ORLANDO – Shane Steichen can’t wait to work with Anthony Richardson again.
You can feel it in the way the Colts coach shifts his hands from side to side and then up to his ear, like a quarterback ready to launch a pass. He’s launching into coach mode before the clock has hit 8 a.m. at the annual owners’ meetings in Orlando, before the coffee has had a chance to kick in.
What excites him most about Richardson’s expected return to full-go practices this spring after a six-month layoff after shoulder surgery isn’t the 4.4-second 40-yard dash speed, the 6-foot-4 or 244-pound size or even the electric arm, all of the traits that drew the Colts to Richardson at this time a year ago. They know all that.
No, the draw to seeing Richardson in his first full offseason program is to build on something more mundane but also just as important.
“He had a really good feel of where to go with the football early,” Steichen said. “It might not be his first read, but it’d be a guy on a jet motion and it’s like, ‘I’m going to throw an over,’ and nobody covered the guy on the jet motion.”

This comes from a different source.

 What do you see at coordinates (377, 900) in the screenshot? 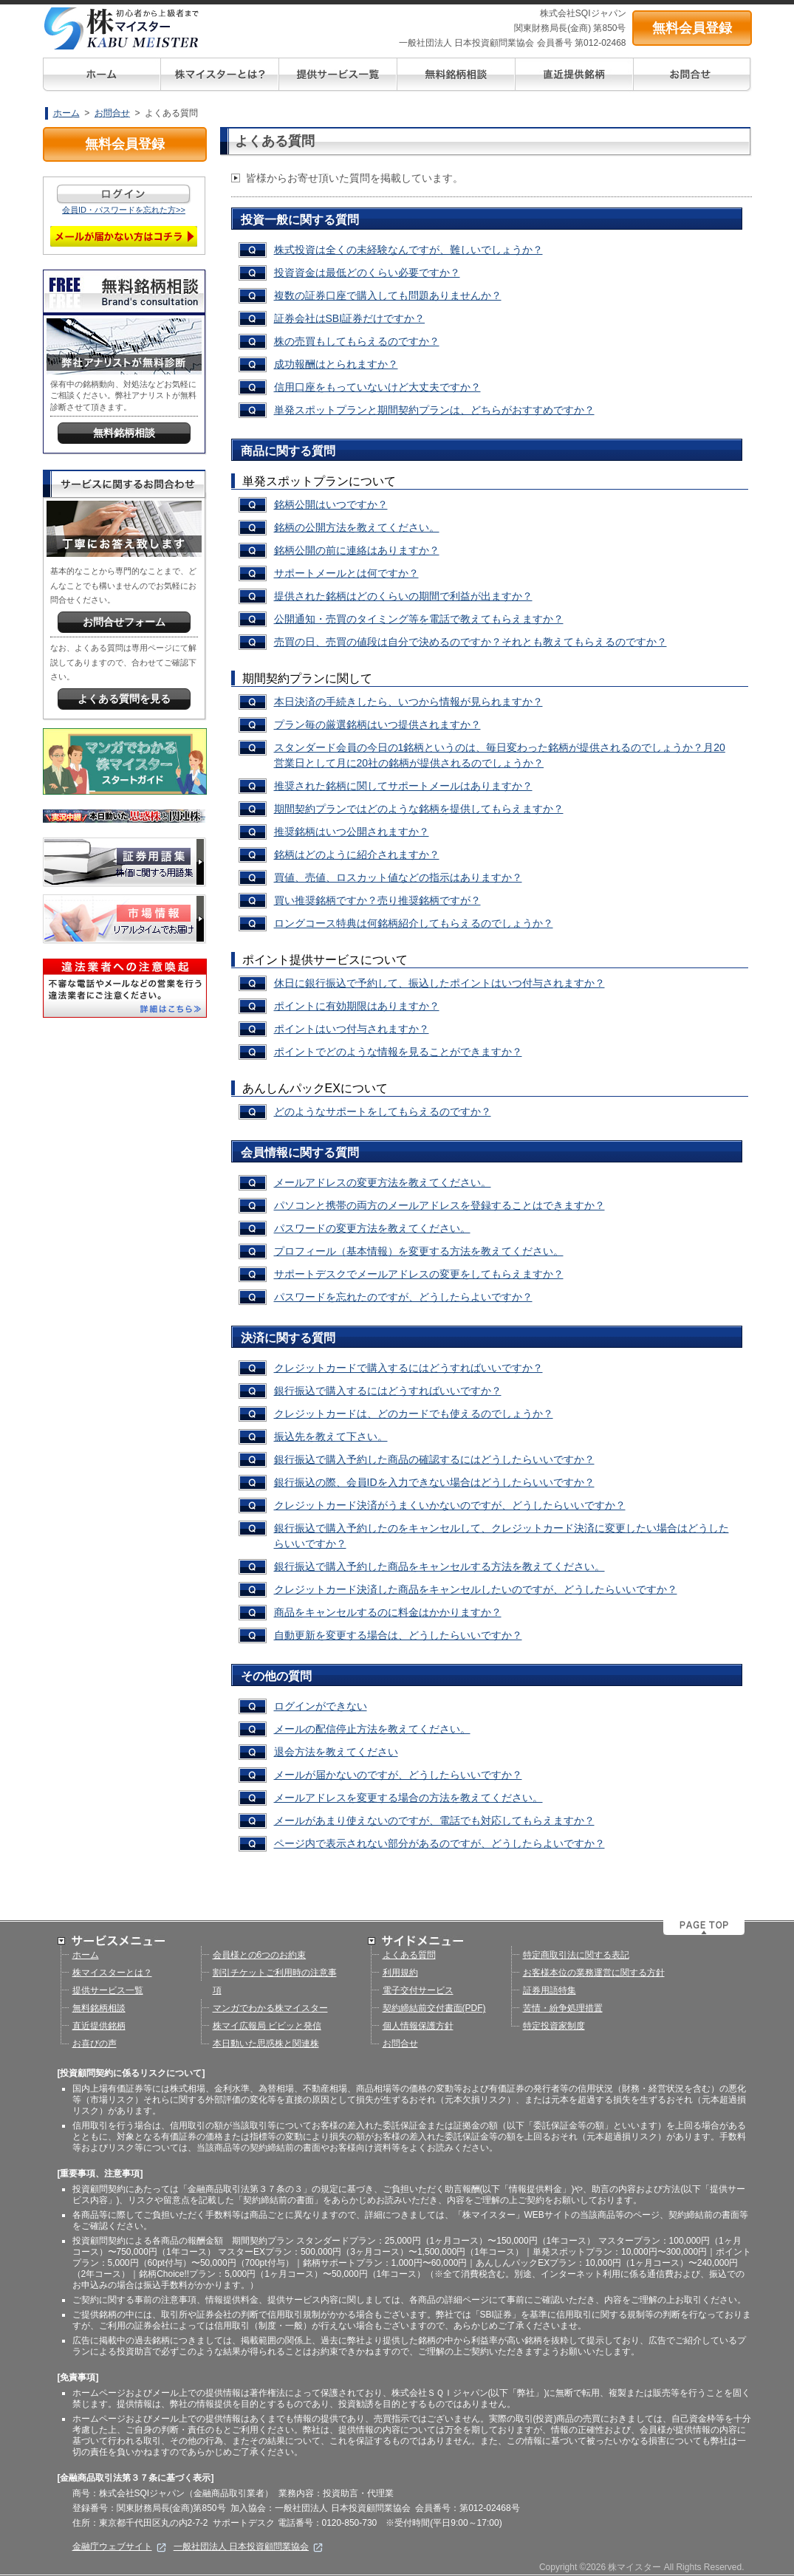 I see `買い推奨銘柄ですか？売り推奨銘柄ですが？` at bounding box center [377, 900].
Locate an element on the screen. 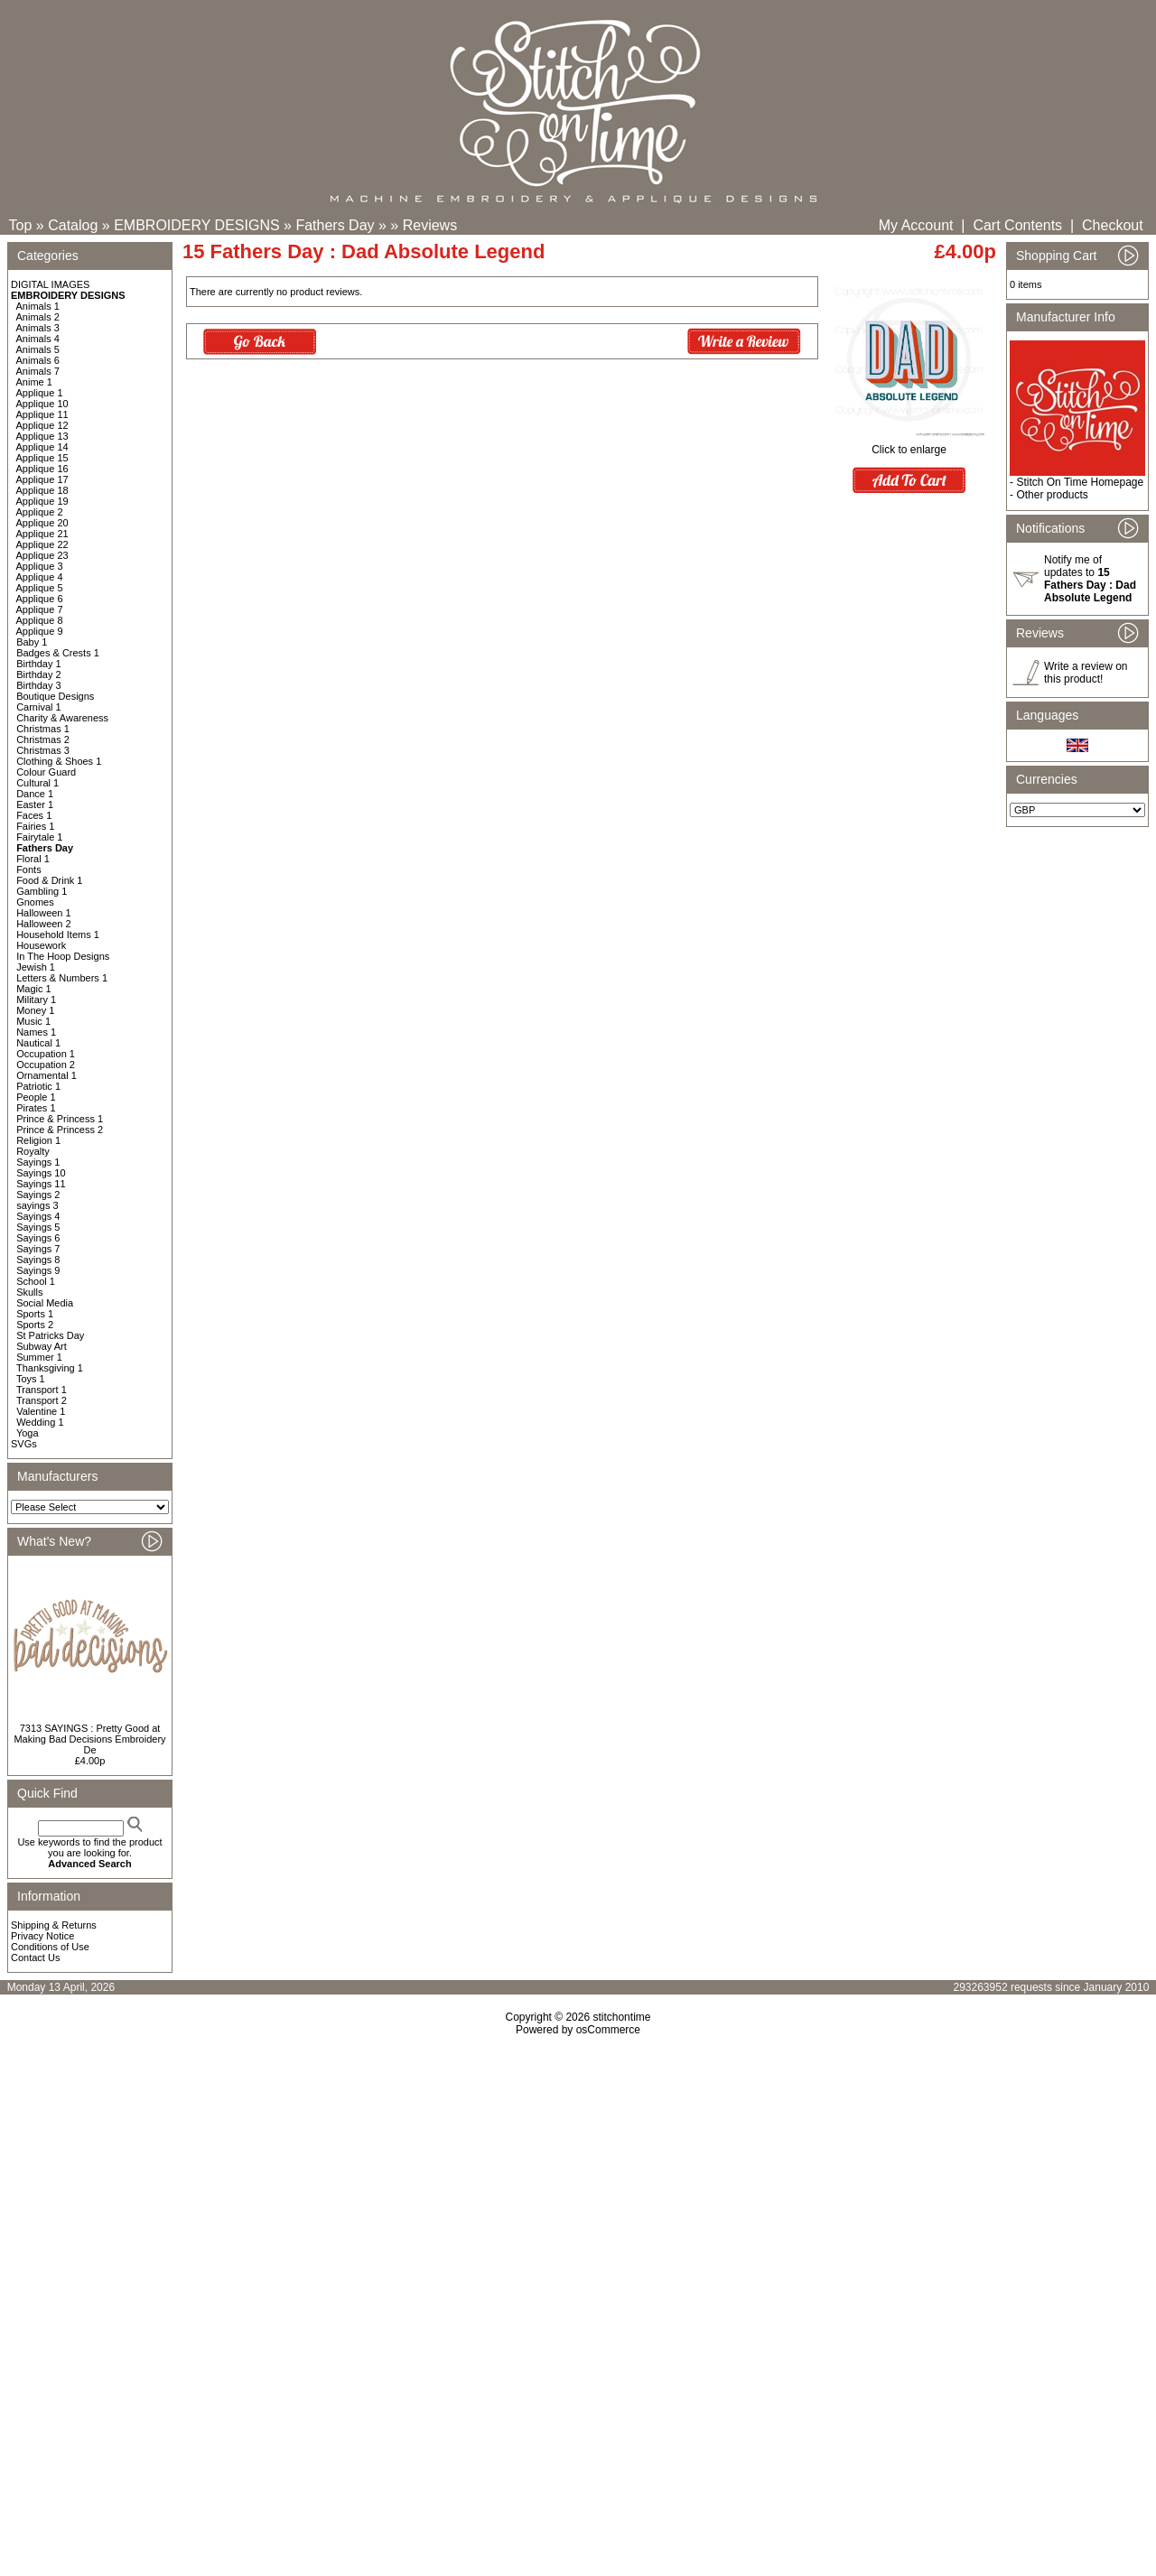 This screenshot has height=2576, width=1156. Baby 1 is located at coordinates (31, 642).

As much as Steichen lives for the upside in a quarterback like Richardson or Jalen Hurts or Justin Herbert, and as badly as he covets the gifts he wanted back when he was an undersized quarterback at UNLV, he will forever be most fascinated by what lies between the ears.
As a coach, he lives to find answers to problems, to solve riddles that haven’t been posed yet and to test the imaginary boundaries of a game stitched into 1st-and-10s and fields with dimensions of 100 yards by 53. And he knows that no matter how sharp or new the look of the X’s and O’s on a whiteboard, the true potential lies in what the quarterback can read in real time.